It’s a little jarring that the post-nuclear wasteland introduced in Terminator 1 is set in Los Angeles 2029, just five years from now.
And that the premise is based on artificial intelligence: Skynet invented the Defense Network Computers that were programmed to acquire exponential knowledge. Faced with a shut down when their human masters saw the Frankenstein they’d created, the machines launched a nuclear war. Hasta la vista, human race.
Does that really seem so farfetched now?
Couple thoughts:
T2 is orders of magnitude better than T1, which, honestly, is a little dumb. But T2 is pure adrenaline. I was literally screaming at the TV, “Go faster!” Plus, it’s fun to see Linda Hamilton as a badass.
Why are there always so many big trucks in movies like these?

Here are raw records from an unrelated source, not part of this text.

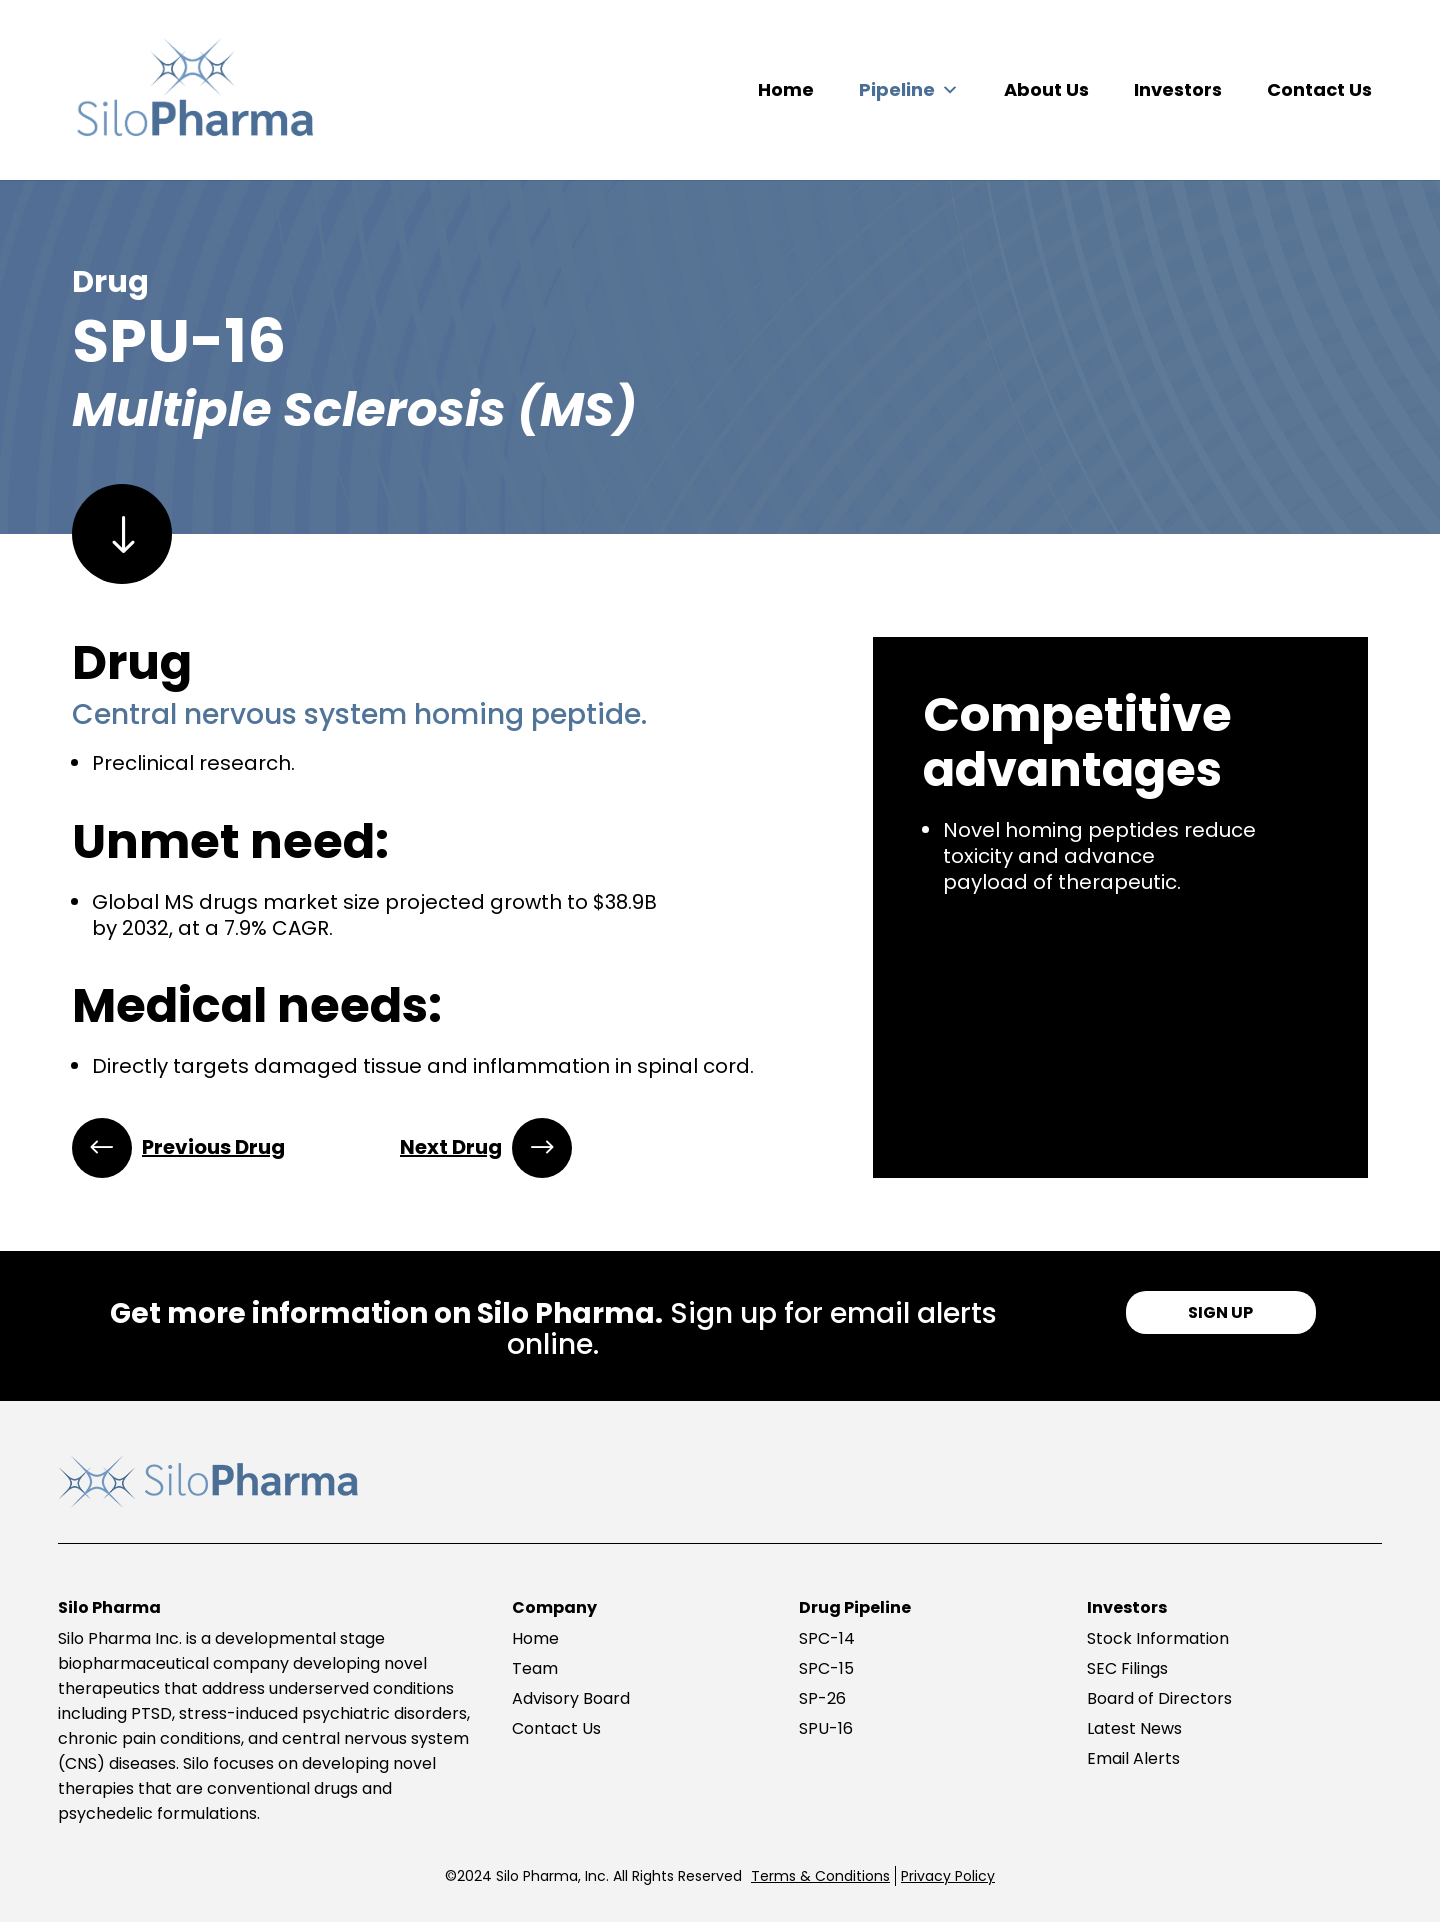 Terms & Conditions (820, 1876)
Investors (1178, 89)
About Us (1046, 89)
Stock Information (1158, 1638)
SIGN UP (1220, 1312)
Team (535, 1668)
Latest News (1134, 1728)
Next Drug (451, 1147)
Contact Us (1319, 89)
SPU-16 (826, 1728)
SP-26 (822, 1698)
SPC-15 (826, 1668)
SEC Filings (1127, 1668)
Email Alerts (1133, 1758)
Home (786, 89)
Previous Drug (213, 1147)
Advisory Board (571, 1698)
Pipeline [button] (909, 90)
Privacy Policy (948, 1876)
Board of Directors (1159, 1698)
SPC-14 (827, 1638) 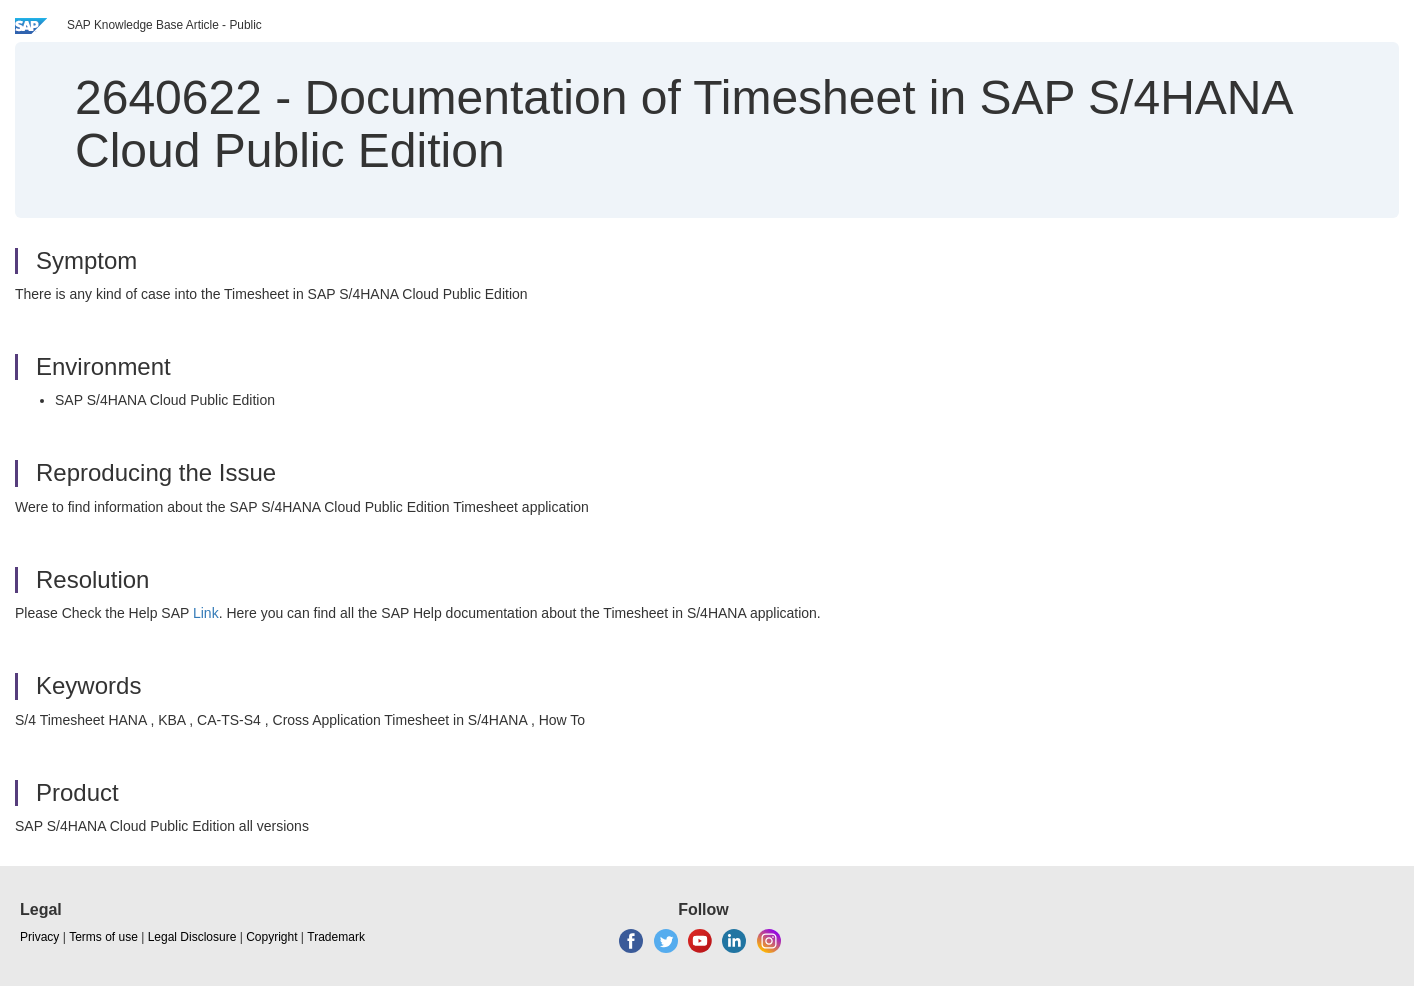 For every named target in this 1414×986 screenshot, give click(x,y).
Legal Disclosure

It’s not as if you see massive semis filled with liquid nitrogen cruising the streets of L.A.
Lots of good exposition that felt natural, not talky.
Fun 1980s-era nods to nostalgia: Phonebooks listing people’s name, number and address! (Did we not have identity theft back in then?) Cigarettes, puffy hair, and paper address books.
The nuclear threat was scary and real in 1094 when T1 was made, but by the time T2 came along in 1991, the Berlin Wall was down and the Soviet Union had collapsed. The latter movie’s message that we humans got smart, stared down the future, and averted nuclear disaster ran parallel to world events. The End of History!